Mas quero aqui destacar a grandeza de Lula. Porque só com ele, conduzindo uma frente política que se tornou ampla no segundo turno, conseguimos derrotar Bolsonaro e sua máquina governamental-cibernética. Lula sequer precisava deste movimento de ser candidato, mas entendeu o momento, que ia além dele. Isso estava óbvio desde que recuperou seus direitos políticos em 2021.
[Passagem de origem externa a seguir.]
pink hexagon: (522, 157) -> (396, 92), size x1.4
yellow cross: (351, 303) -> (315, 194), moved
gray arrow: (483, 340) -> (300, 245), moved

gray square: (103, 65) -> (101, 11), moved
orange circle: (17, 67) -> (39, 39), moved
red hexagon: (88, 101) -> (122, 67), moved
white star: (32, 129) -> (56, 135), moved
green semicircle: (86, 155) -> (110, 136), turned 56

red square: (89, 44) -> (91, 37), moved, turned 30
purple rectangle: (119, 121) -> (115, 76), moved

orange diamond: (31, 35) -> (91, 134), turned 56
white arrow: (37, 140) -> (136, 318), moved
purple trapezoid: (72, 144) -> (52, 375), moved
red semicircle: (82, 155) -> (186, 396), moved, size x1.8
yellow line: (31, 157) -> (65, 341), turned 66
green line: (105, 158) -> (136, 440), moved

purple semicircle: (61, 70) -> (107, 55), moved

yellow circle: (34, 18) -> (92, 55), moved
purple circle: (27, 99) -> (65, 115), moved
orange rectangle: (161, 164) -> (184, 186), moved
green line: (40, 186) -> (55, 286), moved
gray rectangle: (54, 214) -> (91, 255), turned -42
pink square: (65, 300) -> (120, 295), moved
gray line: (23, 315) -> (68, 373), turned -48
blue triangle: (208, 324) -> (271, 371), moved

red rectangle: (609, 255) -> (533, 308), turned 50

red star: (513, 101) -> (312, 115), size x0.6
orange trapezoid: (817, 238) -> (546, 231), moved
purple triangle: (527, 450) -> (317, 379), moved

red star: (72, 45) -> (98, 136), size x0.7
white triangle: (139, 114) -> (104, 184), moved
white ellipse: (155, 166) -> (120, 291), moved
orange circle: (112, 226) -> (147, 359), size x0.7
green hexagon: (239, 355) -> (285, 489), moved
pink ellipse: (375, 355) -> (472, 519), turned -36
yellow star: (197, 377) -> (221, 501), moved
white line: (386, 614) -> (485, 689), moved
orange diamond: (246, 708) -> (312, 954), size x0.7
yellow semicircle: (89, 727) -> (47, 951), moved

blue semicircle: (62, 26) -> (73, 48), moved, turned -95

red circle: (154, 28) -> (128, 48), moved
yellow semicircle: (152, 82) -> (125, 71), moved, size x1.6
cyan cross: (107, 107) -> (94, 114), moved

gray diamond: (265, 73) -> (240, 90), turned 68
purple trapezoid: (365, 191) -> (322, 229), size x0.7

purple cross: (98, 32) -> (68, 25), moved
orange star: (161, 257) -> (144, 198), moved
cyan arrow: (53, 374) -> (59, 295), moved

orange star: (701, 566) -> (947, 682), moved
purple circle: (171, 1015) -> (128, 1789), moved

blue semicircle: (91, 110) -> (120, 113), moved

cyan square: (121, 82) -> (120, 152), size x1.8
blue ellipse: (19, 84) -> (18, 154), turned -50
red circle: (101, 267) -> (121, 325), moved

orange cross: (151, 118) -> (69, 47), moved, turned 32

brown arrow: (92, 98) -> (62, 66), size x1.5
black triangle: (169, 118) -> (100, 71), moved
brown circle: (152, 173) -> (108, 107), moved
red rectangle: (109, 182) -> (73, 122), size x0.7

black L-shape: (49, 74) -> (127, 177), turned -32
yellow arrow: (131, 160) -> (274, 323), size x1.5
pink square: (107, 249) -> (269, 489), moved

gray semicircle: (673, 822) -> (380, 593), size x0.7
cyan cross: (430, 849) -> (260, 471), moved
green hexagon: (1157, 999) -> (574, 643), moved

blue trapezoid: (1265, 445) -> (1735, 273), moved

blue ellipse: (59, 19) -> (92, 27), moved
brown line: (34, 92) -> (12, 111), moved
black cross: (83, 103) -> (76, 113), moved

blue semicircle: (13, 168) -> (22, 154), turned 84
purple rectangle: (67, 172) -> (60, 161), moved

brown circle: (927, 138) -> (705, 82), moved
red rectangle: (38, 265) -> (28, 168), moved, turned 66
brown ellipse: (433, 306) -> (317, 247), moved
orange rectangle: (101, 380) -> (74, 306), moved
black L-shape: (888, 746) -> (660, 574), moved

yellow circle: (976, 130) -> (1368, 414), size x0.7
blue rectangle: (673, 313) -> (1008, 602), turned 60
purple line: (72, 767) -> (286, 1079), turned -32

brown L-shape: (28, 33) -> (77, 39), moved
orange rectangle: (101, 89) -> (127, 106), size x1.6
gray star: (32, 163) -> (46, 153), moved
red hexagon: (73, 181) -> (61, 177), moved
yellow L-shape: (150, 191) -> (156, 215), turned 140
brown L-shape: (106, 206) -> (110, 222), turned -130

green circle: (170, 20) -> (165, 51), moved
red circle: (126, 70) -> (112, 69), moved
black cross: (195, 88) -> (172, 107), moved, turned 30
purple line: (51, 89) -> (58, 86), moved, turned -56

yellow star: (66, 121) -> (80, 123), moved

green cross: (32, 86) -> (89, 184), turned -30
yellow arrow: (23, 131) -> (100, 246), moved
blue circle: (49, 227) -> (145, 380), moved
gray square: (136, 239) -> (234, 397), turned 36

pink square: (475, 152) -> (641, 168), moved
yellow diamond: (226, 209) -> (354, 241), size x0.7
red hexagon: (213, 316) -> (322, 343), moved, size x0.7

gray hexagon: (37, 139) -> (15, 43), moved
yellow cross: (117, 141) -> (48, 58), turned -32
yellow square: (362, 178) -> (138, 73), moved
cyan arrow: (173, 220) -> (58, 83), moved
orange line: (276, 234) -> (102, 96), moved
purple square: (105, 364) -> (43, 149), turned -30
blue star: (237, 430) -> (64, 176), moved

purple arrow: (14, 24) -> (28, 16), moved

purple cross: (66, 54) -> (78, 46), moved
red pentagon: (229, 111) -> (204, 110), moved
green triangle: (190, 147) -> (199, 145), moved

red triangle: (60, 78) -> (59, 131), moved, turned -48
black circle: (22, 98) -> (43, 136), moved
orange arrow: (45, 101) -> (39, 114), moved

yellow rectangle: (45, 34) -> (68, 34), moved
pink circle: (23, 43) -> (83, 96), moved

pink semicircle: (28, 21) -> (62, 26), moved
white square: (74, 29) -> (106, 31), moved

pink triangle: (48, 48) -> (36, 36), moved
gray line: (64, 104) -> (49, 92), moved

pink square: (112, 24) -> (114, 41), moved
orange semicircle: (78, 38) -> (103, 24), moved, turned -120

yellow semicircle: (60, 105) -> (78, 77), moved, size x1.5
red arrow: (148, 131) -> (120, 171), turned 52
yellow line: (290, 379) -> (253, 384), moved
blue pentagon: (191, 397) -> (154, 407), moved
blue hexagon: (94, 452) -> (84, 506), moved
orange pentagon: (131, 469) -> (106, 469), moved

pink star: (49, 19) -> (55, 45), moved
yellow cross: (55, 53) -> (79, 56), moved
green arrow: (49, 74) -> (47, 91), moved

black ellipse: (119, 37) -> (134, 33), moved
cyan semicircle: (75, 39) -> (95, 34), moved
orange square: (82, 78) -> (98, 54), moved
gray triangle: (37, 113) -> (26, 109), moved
Como ouvi de um taxista que não acreditava em urna eletrônica, no dia anterior à votação, Lula nem precisava passar por isso, com dinheiro e recém-casado. No entanto, Lula foi um gigante, que mostrou que a estrutura digital armada e o despejo de dinheiro e disponibilização da estrutura de governo numa campanha podem ser derrotados pelo casamento de redes e ruas, fez campanha de rua como poucos, pulou e cantou e sorriu, se entregou a cada instante como se fosse o último e, de fato, conquistou seu terceiro mandato.
Uma vitória da alegria e do amor, sim, como ele havia proposto. Lula expurgou Bolsonaro do poder, mesmo que tudo indique que o bolsonarismo esteja entranhado em nossas vísceras e levará muito tempo para que consigamos lidar com esse fenômeno de forma a superá-lo. Mas isso não é assunto para esse texto.
O que veio no momento seguinte à eleição? Uma tensão com bloqueios de estradas por caminhoneiros insuflados ou pressionados por policiais sob a conivência inicial da Polícia Rodoviária Federal, a mesma que no domingo de eleição era super-rigorosa no Nordeste brasileiro para dificultar o voto do eleitor numa região em que Lula é muito mais forte. Essa tensão já estava inclusive “precificada” pelo mercado financeiro em caso de uma pequena margem entre Lula e Bolsonaro, mas, já no dia de Finados, passados três dias do pleito, quando escrevo esse texto, parecia estar diminuindo consideravelmente.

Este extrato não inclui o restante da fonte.